Raloxifene is an interesting new drug for the prevention of osteoporosis. The agonist/antagonist action of raloxifene causes an increase in BMD and improves the lipid profile with no apparent stimulation of the uterine and breast tissue. But, while the drug is efficacious in raising BMD, it is about 50% as efficacious as 0.625 mg of conjugated estrogen. It also has a less positive effect on lipids than conjugated estrogen, specifically in the elevation of HDL-2 (33.3% vs 15.4%) or decrease in liproprotein (a) (4.1% vs 16.3%).2

Clinical Implications

Raloxifene shows promise, but long-term outcomes are not known. Raloxifene does not relieve the symptoms of menopause, and the drug's effect on cardiovascular disease is unknown. Estrogen therapy has been shown to reduce the risk of cardiovascular disease.5 This action may be mediated through improvement of the lipid profile, preventing oxidation of low density lipoproteins, affecting monocyte migration and adhesion to endothelial cells, and affecting later stages of atherogenesis.6 While raloxifene improves the lipid profile (albeit to a lesser degree than estrogen 0.625 mg) and has been shown to inhibit the oxidation of LDL in vitro,7 it is not known whether these effects have clinical significance.

Other long-term effects of estrogen replacement therapy, such as prevention of fractures and reduction in the risk of Alzheimer's disease have not been elucidated. Raloxifene is currently being studied for the treatment of osteoporosis. The most appealing aspect of raloxifene is the apparent lack of effect on uterine and breast tissue. Estrogen use has been associated with an increased risk of breast and endometrial cancer.8,9 Progestins reduce endometrial cancer risk but do not reduce breast cancer risk of estrogens.8,10 While preliminary data are promising, the FDA Advisory Committee indicated that further studies should be done to support the assertion that raloxifene is not associated with breast or uterine cancer.11

Raloxifene provides an alternative to estrogens in the prevention of osteoporosis. The daily wholesale cost of raloxifene is $1.65, which is about five times the cost for Premarin 0.625 mg. (Dr. Chan is the Head of Drug Information at Kaiser Permanente, California.)


    1. Delmas PD, et al. N Engl J Med 1997;337:1641-1647.
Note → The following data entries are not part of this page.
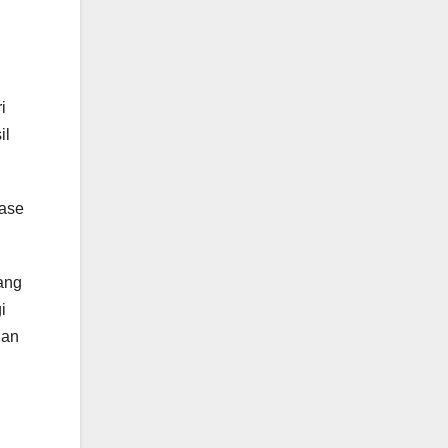
i
il
ease
ang
i
lan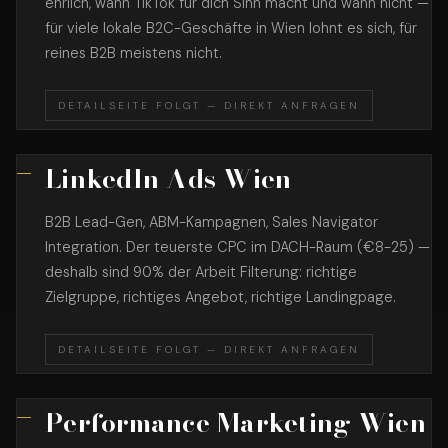
ehrlich, wann TikTok für dich Sinn macht und wann nicht —
für viele lokale B2C-Geschäfte in Wien lohnt es sich, für
reines B2B meistens nicht.
DETAILSEITE FOLGT — DIREKT ANFRAGEN
LinkedIn Ads Wien
B2B Lead-Gen, ABM-Kampagnen, Sales Navigator
Integration. Der teuerste CPC im DACH-Raum (€8-25) —
deshalb sind 90% der Arbeit Filterung: richtige
Zielgruppe, richtiges Angebot, richtige Landingpage.
DETAILSEITE FOLGT — DIREKT ANFRAGEN
Performance Marketing Wien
    2. Evista Product Information. Eli Lilly and Company. December 1997.

    3. Boss SM, et al. Am J Obstet Gynecol 1997;177:1458-1464.
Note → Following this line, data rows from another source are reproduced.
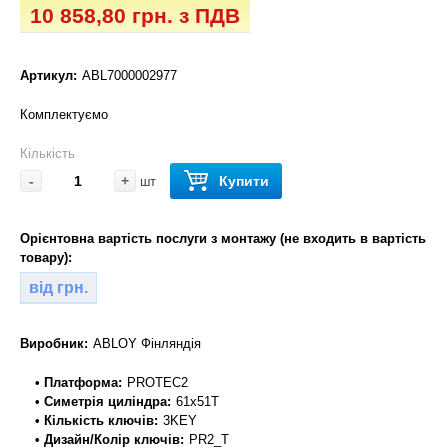
10 858,80 грн. з ПДВ
Артикул:
ABL7000002977
Комплектуємо
Кількість
-
+
Купити
шт
Орієнтовна вартість послуги з монтажу (не входить в вартість
товару):
від грн.
Виробник:
ABLOY Фінляндія
• Платформа:
PROTEC2
• Симетрія циліндра:
61x51T
• Кількість ключів:
3KEY
• Дизайн/Колір ключів:
PR2_T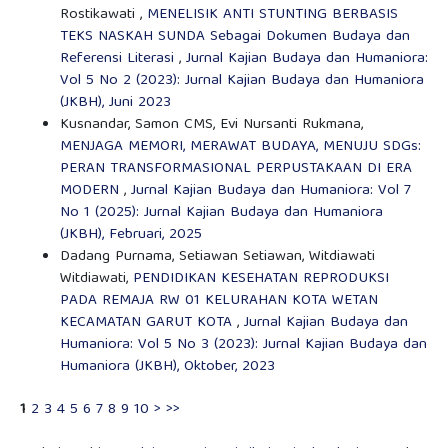
Rostikawati ,
MENELISIK ANTI STUNTING BERBASIS
TEKS NASKAH SUNDA Sebagai Dokumen Budaya dan
Referensi Literasi
,
Jurnal Kajian Budaya dan Humaniora:
Vol 5 No 2 (2023): Jurnal Kajian Budaya dan Humaniora
(JKBH), Juni 2023
Kusnandar, Samon CMS, Evi Nursanti Rukmana,
MENJAGA MEMORI, MERAWAT BUDAYA, MENUJU SDGs:
PERAN TRANSFORMASIONAL PERPUSTAKAAN DI ERA
MODERN
,
Jurnal Kajian Budaya dan Humaniora: Vol 7
No 1 (2025): Jurnal Kajian Budaya dan Humaniora
(JKBH), Februari, 2025
Dadang Purnama, Setiawan Setiawan, Witdiawati
Witdiawati,
PENDIDIKAN KESEHATAN REPRODUKSI
PADA REMAJA RW 01 KELURAHAN KOTA WETAN
KECAMATAN GARUT KOTA
,
Jurnal Kajian Budaya dan
Humaniora: Vol 5 No 3 (2023): Jurnal Kajian Budaya dan
Humaniora (JKBH), Oktober, 2023
1
2
3
4
5
6
7
8
9
10
>
>>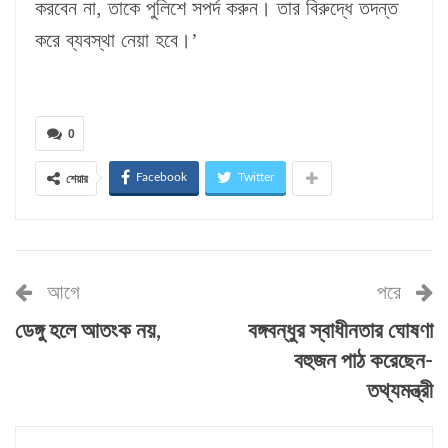
করবেন না, তাকে পুলিশে সপর্দ করুন। তার বিরুদ্ধে তদন্ত
করে ব্যবস্থা নেয়া হবে।’
0
Facebook
Twitter
শেয়ার
আগে
পরে
ডেঙ্গু হলে আতংক নয়,
বঙ্গবন্ধুর স্বাধীনতার ঘোষণা
বহুজন পাঠ করেছেন-
তথ্যমন্ত্রী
    4. Bryant TA, et al. Proc Soc Exp Biol Med 1998;217: 45-52.

    5. Grodstein F, et al. N Engl J Med 1996;335:453-461.

    6. Nathan L, et al. Ann Rev Pharmacol Toxicol 1997;37:477-515.

    7. Zuckerman SH, et al. Atherosclerosis 1996;126:65-75.

    8. Colditz GA, et al. N Engl J Med 1995;332:1589-1593.

    9. Grady D, et al. Obstet Gynecol 1995;85:304-313.

    10. Pike MC, et al. J Natl Cancer Inst 1997;89:1110-1116.

    11. F-D-C Report-The Pink Sheet. December 1, 1997.